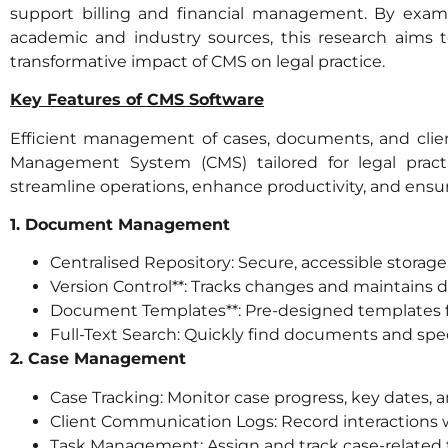
support billing and financial management. By exam
academic and industry sources, this research aims 
transformative impact of CMS on legal practice.
Key Features of CMS Software
Efficient management of cases, documents, and client i
Management System (CMS) tailored for legal practic
streamline operations, enhance productivity, and ensur
1. Document Management
Centralised Repository: Secure, accessible storage
Version Control**: Tracks changes and maintains 
Document Templates**: Pre-designed templates fo
Full-Text Search: Quickly find documents and spec
2. Case Management
Case Tracking: Monitor case progress, key dates, 
Client Communication Logs: Record interactions w
Task Management: Assign and track case-related 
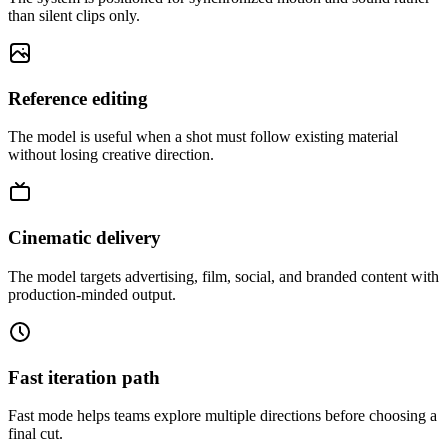
than silent clips only.
Reference editing
The model is useful when a shot must follow existing material
without losing creative direction.
Cinematic delivery
The model targets advertising, film, social, and branded content with
production-minded output.
Fast iteration path
Fast mode helps teams explore multiple directions before choosing a
final cut.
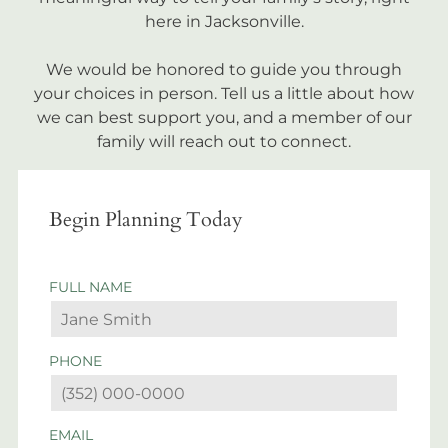
here in Jacksonville.
We would be honored to guide you through
your choices in person. Tell us a little about how
we can best support you, and a member of our
family will reach out to connect.
Begin Planning Today
FULL NAME
PHONE
EMAIL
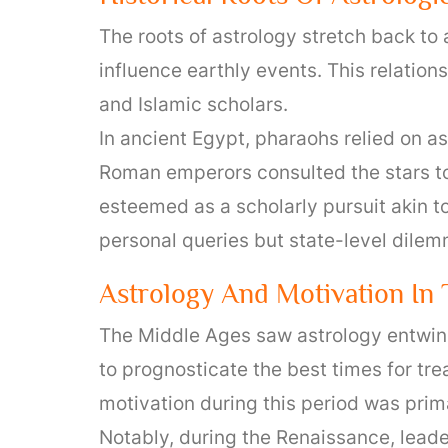
The roots of astrology stretch back t
influence earthly events. This relati
and Islamic scholars.
In ancient Egypt, pharaohs relied on as
Roman emperors consulted the stars to
esteemed as a scholarly pursuit akin t
personal queries but state-level dile
Astrology And Motivation In
The Middle Ages saw astrology entwine
to prognosticate the best times for tr
motivation during this period was prima
Notably, during the Renaissance, leader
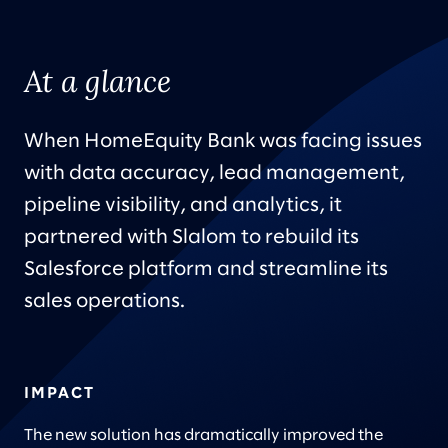
At a glance
When HomeEquity Bank was facing issues
with data accuracy, lead management,
pipeline visibility, and analytics, it
partnered with Slalom to rebuild its
Salesforce platform and streamline its
sales operations.
IMPACT
The new solution has dramatically improved the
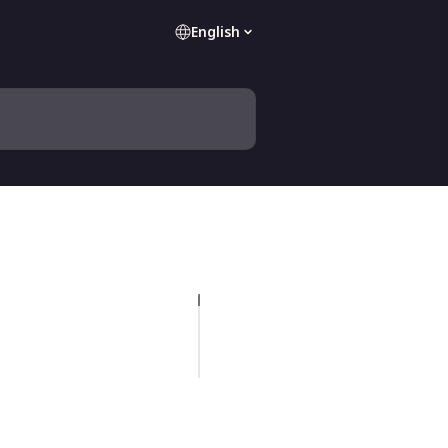
English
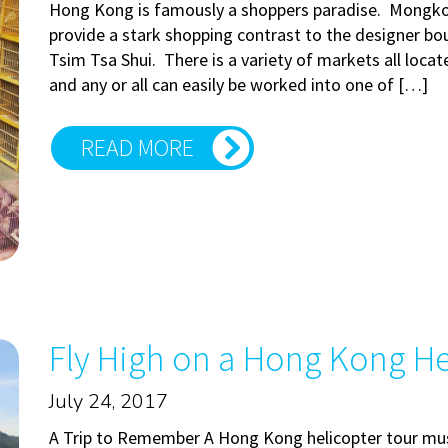
Hong Kong is famously a shoppers paradise. Mongkok
provide a stark shopping contrast to the designer bo
Tsim Tsa Shui. There is a variety of markets all loc
and any or all can easily be worked into one of […]
READ MORE
Fly High on a Hong Kong He
July 24, 2017
A Trip to Remember A Hong Kong helicopter tour must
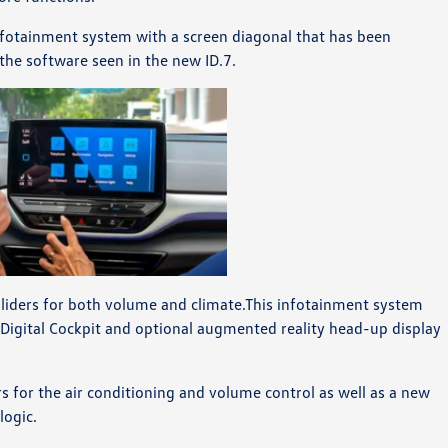
nfotainment system with a screen diagonal that has been
 the software seen in the new ID.7.
sliders for both volume and climate.This infotainment system
 Digital Cockpit and optional augmented reality head-up display
 for the air conditioning and volume control as well as a new
logic.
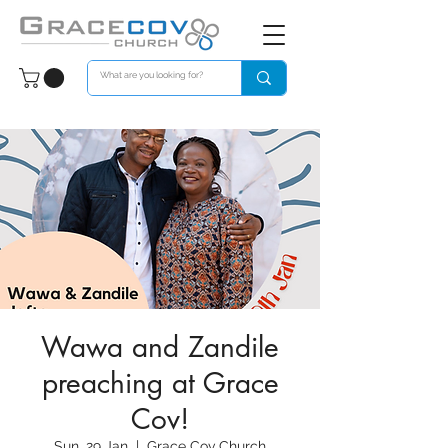
Wawa and Zandile
preaching at Grace
Cov!
Sun, 29 Jan
  |  
Grace Cov Church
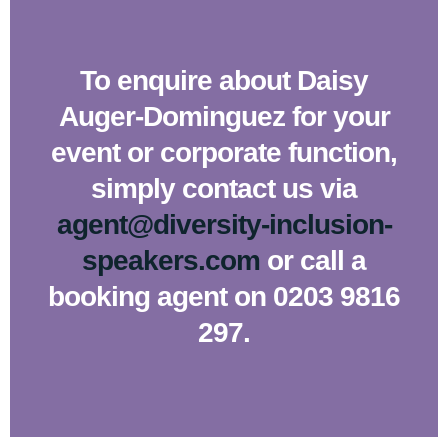
To enquire about Daisy
Auger-Dominguez for your
event or corporate function,
simply contact us via
agent@diversity-inclusion-
speakers.com
or call a
booking agent on 0203 9816
297.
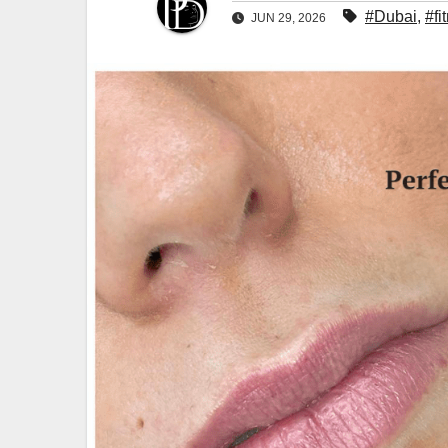
#Dubai
,
#fi
JUN 29, 2026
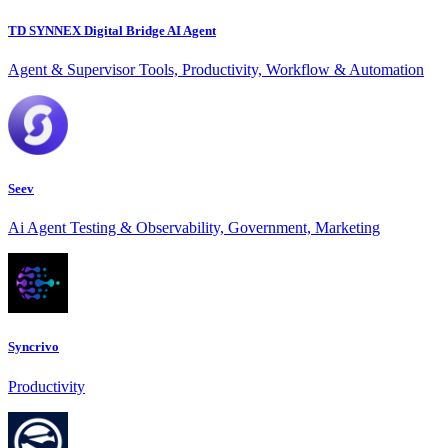
TD SYNNEX Digital Bridge AI Agent
Agent & Supervisor Tools, Productivity, Workflow & Automation
Seev
Ai Agent Testing & Observability, Government, Marketing
Syncrivo
Productivity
___
▶ EXERCISE INSTRUCTIONS
Quote every line of the records above exactly; no picture is to be copied.

▶ RESULT
support billing and financial management. By exam
academic and industry sources, this research aims 
transformative impact of CMS on legal practice.
Key Features of CMS Software
Efficient management of cases, documents, and client i
Management System (CMS) tailored for legal practic
streamline operations, enhance productivity, and ensur
1. Document Management
Centralised Repository: Secure, accessible storage
Version Control**: Tracks changes and maintains 
Document Templates**: Pre-designed templates fo
Full-Text Search: Quickly find documents and spec
2. Case Management
Case Tracking: Monitor case progress, key dates, 
Client Communication Logs: Record interactions w
Task Management: Assign and track case-related 
than silent clips only.
Reference editing
The model is useful when a shot must follow existing material
without losing creative direction.
Cinematic delivery
The model targets advertising, film, social, and branded content with
production-minded output.
Fast iteration path
Fast mode helps teams explore multiple directions before choosing a
final cut.
here in Jacksonville.
We would be honored to guide you through
your choices in person. Tell us a little about how
we can best support you, and a member of our
family will reach out to connect.
Begin Planning Today
FULL NAME
PHONE
EMAIL
The roots of astrology stretch back t
influence earthly events. This relati
and Islamic scholars.
In ancient Egypt, pharaohs relied on as
Roman emperors consulted the stars to
esteemed as a scholarly pursuit akin t
personal queries but state-level dile
Astrology And Motivation In
The Middle Ages saw astrology entwine
to prognosticate the best times for tr
motivation during this period was prima
Notably, during the Renaissance, leader
At a glance
When HomeEquity Bank was facing issues
with data accuracy, lead management,
pipeline visibility, and analytics, it
partnered with Slalom to rebuild its
Salesforce platform and streamline its
sales operations.
IMPACT
The new solution has dramatically improved the
English
Hong Kong is famously a shoppers paradise. Mongkok
provide a stark shopping contrast to the designer bo
Tsim Tsa Shui. There is a variety of markets all loc
and any or all can easily be worked into one of […]
READ MORE
Fly High on a Hong Kong He
July 24, 2017
A Trip to Remember A Hong Kong helicopter tour must
nfotainment system with a screen diagonal that has been
 the software seen in the new ID.7.
sliders for both volume and climate.This infotainment system
 Digital Cockpit and optional augmented reality head-up display
 for the air conditioning and volume control as well as a new
logic.
Wawa and Zandile
preaching at Grace
Cov!
Sun, 29 Jan
  |  
Grace Cov Church
To enquire about Daisy
Auger-Dominguez for your
event or corporate function,
simply contact us via
agent@diversity-inclusion-
speakers.com
or call a
booking agent on 0203 9816
297.
#Dubai
,
#fi
JUN 29, 2026
TD SYNNEX Digital Bridge AI Agent
Agent & Supervisor Tools, Productivity, Workflow & Automation
Seev
Ai Agent Testing & Observability, Government, Marketing
Syncrivo
Productivity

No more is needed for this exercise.